Mental model alignment is that discipline. The foundation users need to make sense of what agents are doing, and the architecture designers need to make orchestrated multi-agent systems coherent across the product.
AXA informs the experience architecture for orchestrated multi-agent interactions. It synthesizes what users tell us about how they perceive, interpret, and build trust with agent behavior across conversational and non-conversational patterns — and gives design, product, and engineering a research-grounded vocabulary for building that experience deliberately.
The framework surfaces a foundation (mental models) and three design dimensions: interactions, agent postures, and orchestration. Together they elaborate what the research suggests product, design, and engineering need to ship agentic experiences that are coherent, predictable, and trustworthy at platform scale.
Mental models are users' internal beliefs about how a system works. They are not a research curiosity. They are the foundation that determines whether agent behavior is legible, predictable, and trustworthy enough to act on.
Three hierarchical layers describe what users believe: Outcome, Causal, Interactional. Each layer answers a different question. Each layer breaks in a different way. Each layer demands a different design discipline as agents grow more autonomous and more orchestrated.
A year ago, users described AI as a tool. They gave it instructions, it executed. Today, they describe it as a collaborator. They set goals, the agent participates in achieving them. The mental model framework has refined alongside what users are telling us.
Outcome alone was enough when users thought of AI as a tool. As agents took on more autonomy, Causal became essential: users tell us they have to understand how the agent is reasoning to confirm, modify, or override it. As agents started acting as teammates, Interactional became the whole game: rhythm, tone, recovery, the feel of working alongside something — the things users name when they describe what makes the experience work or fall apart.
Trust is built bottom-up. Outcome is the ground. Causal is the structure. Interactional is the bloom of trust that grows when both hold.

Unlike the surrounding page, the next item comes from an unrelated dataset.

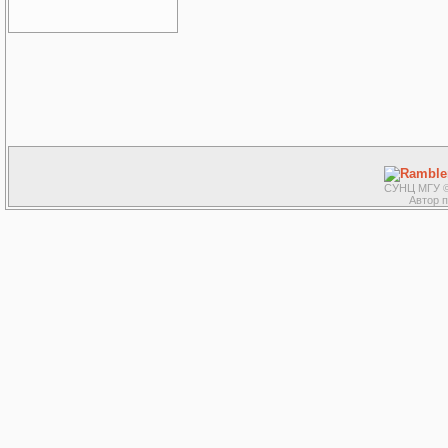
СУНЦ МГУ ©
Автор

Interaction patterns evolve across three tiers: Automation, Augmentation, Agency. Each tier changes what users expect, which mental model layer dominates, and what design has to do to keep trust intact.
The framework gives teams a shared vocabulary for matching agent behavior to user expectation at each tier. It shapes how the user experience is designed, how transparency is calibrated, and how trust is built as autonomy grows.
Users don't track agent identity the way the system does. They experience shifts in tone, authority, and focus as the work unfolds — and the design challenge is making those shifts feel coherent rather than fragmented. Agent Postures are the five ways an agent can show up, the underlying structure designers work with to construct that coherence.
Each posture has a defined role, autonomy level, emotional fluency, and strategic value. They're the vocabulary product, design, and engineering use to design how an agent shows up — so the experience reads as one thing even when many agents are involved.
The framework only matters if it's anchored in who actually uses it. Human Personas are the research-grounded counterpart to Agent Postures: the people on the other side of every orchestrated experience. Without them, agent design becomes speculation about behavior nobody has observed.
Teams can maintain libraries of research-grounded personas trained on customer transcript data. They aren't static documents. They're synthetic collaborators teams can talk to, used to evaluate prompts, test tone, and surface trust gaps before development.
Because the personas are GPT-based, they function as synthetic design partners. Teams can talk to them directly, prompt them with workflows, and watch how they respond. That makes them especially useful for testing agent behavior against the mental models the personas embody.
If a frontstage agent confuses a user's causal model of how a workflow actually works, the persona will say so, in language and frustration patterns derived from transcript data. If the agent's tone breaks the persona's interactional expectations, that breakage is observable before any production code ships.
The personas don't just describe users. They let teams pressure-test agent design against the Outcome, Causal, and Interactional layers, the same trust mechanics described in Pages 02 and 03, using a partner who responds the way a customer would.
An orchestrated experience runs on different triggers (something happened, a schedule fired, a user asked) and different agent postures (one in charge, others joining, watching, recovering). These patterns describe the shape of that experience from the user's vantage — who initiates it, where it goes, how it ends.
The framework decomposes orchestration into three layers (User Interaction, Agent Frontstage, Agent Backstage) and three interaction patterns (Reactive, Proactive, Hybrid). Each pattern shapes the user's mental model differently, and each requires different orchestration choices to earn trust.
A framework only matters if it lands in the work. AXA isn't a separate artifact teams reference once and set aside. It integrates into four existing practices: prompt architecture, the design system, design practice, and product development.
Each integration point answers a specific question: how do agent behaviors stay consistent, how does design signal agent identity, how does the design org think in systems instead of pixels, and how does this become how we ship. Together they describe what it looks like for AXA to become part of how an org builds.